Task goal
Only lines containing the string "продукції" belong in the answer; copy all of them from the entries.

Data
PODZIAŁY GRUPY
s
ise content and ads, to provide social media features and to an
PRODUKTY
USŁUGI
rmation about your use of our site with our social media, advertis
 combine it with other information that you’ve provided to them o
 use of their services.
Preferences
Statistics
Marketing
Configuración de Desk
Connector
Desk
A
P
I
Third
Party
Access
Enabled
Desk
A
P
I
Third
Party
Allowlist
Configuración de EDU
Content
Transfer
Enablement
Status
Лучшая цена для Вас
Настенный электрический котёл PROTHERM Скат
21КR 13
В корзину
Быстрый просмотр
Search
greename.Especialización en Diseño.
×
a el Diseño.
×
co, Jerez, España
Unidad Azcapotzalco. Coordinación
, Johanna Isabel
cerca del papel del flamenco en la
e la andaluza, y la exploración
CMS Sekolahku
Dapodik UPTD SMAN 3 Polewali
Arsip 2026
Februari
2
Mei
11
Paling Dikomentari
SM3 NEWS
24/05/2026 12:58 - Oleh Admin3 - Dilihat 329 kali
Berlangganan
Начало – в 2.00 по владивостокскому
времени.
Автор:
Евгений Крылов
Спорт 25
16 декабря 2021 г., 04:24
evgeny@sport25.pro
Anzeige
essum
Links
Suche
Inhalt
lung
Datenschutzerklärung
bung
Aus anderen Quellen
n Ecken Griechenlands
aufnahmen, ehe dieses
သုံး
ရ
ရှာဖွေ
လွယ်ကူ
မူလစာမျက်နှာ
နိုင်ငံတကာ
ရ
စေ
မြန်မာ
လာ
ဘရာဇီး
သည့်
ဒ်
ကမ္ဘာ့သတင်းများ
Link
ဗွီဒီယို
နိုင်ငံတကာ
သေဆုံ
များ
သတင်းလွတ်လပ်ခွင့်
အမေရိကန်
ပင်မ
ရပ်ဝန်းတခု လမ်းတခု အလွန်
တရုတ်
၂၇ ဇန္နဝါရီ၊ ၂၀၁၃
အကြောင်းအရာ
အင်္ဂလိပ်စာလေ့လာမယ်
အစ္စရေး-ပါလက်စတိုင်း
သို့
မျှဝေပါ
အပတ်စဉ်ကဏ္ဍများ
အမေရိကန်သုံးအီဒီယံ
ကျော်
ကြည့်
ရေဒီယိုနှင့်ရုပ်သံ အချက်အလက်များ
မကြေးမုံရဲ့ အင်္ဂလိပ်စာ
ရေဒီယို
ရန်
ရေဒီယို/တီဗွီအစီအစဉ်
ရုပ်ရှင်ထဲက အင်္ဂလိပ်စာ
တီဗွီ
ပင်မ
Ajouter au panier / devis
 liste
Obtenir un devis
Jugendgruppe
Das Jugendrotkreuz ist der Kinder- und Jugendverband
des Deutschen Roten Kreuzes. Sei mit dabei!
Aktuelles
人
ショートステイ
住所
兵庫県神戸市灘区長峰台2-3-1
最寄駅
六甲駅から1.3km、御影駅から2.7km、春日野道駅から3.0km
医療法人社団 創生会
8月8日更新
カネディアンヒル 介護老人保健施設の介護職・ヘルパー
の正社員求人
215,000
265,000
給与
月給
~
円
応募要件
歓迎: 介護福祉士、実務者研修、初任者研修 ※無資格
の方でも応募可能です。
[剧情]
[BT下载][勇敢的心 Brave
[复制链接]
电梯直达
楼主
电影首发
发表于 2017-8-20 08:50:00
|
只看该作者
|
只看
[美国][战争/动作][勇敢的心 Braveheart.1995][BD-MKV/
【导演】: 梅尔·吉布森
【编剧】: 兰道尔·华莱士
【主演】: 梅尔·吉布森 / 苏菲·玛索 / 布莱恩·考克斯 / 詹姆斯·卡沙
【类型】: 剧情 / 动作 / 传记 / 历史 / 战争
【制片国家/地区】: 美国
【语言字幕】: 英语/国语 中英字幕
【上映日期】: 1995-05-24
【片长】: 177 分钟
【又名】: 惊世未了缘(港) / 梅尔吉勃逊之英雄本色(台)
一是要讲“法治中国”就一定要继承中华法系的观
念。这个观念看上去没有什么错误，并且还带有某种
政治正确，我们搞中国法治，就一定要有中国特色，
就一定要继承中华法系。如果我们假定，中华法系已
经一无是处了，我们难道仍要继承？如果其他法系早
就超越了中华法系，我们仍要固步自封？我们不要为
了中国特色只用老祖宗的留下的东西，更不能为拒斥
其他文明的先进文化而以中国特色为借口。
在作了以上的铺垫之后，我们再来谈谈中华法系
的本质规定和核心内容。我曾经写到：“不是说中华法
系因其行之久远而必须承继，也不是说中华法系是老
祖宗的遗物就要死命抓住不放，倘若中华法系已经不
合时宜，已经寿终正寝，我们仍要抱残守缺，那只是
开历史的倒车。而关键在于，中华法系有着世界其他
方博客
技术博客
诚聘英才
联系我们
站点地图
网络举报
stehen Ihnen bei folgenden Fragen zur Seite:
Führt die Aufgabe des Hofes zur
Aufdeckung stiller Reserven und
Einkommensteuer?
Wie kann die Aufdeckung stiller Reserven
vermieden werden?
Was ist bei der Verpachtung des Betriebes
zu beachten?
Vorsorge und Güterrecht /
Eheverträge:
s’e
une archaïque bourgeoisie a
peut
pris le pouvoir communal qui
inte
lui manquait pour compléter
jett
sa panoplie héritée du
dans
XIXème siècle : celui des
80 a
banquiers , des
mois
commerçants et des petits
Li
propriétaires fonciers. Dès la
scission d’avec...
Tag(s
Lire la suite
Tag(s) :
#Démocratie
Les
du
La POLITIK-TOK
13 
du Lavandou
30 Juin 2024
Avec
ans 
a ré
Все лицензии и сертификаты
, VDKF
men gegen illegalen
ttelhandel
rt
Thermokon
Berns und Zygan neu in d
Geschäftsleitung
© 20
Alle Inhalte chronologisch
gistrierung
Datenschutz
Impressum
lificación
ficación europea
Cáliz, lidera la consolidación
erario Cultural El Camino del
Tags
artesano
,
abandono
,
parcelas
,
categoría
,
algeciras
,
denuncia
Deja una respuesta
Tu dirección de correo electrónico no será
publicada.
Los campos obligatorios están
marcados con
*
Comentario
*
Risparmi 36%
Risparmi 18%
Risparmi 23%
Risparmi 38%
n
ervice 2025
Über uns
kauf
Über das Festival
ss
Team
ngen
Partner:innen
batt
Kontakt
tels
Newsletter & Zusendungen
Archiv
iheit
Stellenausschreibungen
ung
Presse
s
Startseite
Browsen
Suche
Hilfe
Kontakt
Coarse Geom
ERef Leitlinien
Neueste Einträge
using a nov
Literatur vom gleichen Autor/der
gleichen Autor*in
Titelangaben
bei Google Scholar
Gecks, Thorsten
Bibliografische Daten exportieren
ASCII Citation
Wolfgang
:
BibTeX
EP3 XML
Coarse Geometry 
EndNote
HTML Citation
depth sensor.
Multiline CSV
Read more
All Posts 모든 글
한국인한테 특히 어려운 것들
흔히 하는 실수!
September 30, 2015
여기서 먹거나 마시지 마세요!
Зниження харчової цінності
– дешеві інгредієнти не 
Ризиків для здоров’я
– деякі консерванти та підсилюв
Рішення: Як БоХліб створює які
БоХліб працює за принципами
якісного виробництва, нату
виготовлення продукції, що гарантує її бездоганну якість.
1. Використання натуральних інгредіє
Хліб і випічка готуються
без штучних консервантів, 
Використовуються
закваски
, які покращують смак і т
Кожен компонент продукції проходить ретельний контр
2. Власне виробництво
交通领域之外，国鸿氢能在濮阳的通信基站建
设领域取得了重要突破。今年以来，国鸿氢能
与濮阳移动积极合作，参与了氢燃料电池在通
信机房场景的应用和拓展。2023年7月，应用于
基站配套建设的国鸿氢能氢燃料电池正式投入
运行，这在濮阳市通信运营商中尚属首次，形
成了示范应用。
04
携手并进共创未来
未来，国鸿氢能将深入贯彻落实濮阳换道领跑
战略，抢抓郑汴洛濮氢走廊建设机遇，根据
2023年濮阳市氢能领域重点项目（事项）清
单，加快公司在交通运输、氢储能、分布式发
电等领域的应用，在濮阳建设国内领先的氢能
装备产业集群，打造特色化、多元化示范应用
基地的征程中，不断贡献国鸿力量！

Result of the task
виготовлення продукції, що гарантує її бездоганну якість.
Кожен компонент продукції проходить ретельний контр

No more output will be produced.